Record extracts:
● ● ●
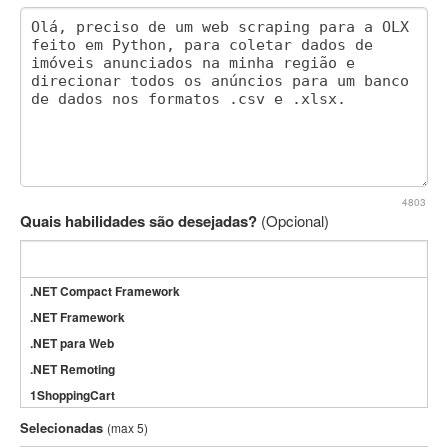
4803
Quais habilidades são desejadas?
(Opcional)
.NET Compact Framework
.NET Framework
.NET para Web
.NET Remoting
1ShoppingCart
3DS Max
Selecionadas
(max 5)
3GSM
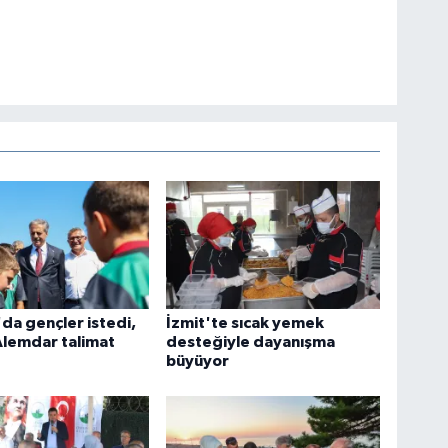
da gençler istedi,
İzmit'te sıcak yemek
Alemdar talimat
desteğiyle dayanışma
büyüyor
● ● ●
What the exercise asks:
Each record above must be retyped exactly. Omit the pictures.

Problem solution:
4803
Quais habilidades são desejadas?
(Opcional)
.NET Compact Framework
.NET Framework
.NET para Web
.NET Remoting
1ShoppingCart
3DS Max
Selecionadas
(max 5)
3GSM
da gençler istedi,
İzmit'te sıcak yemek
Alemdar talimat
desteğiyle dayanışma
büyüyor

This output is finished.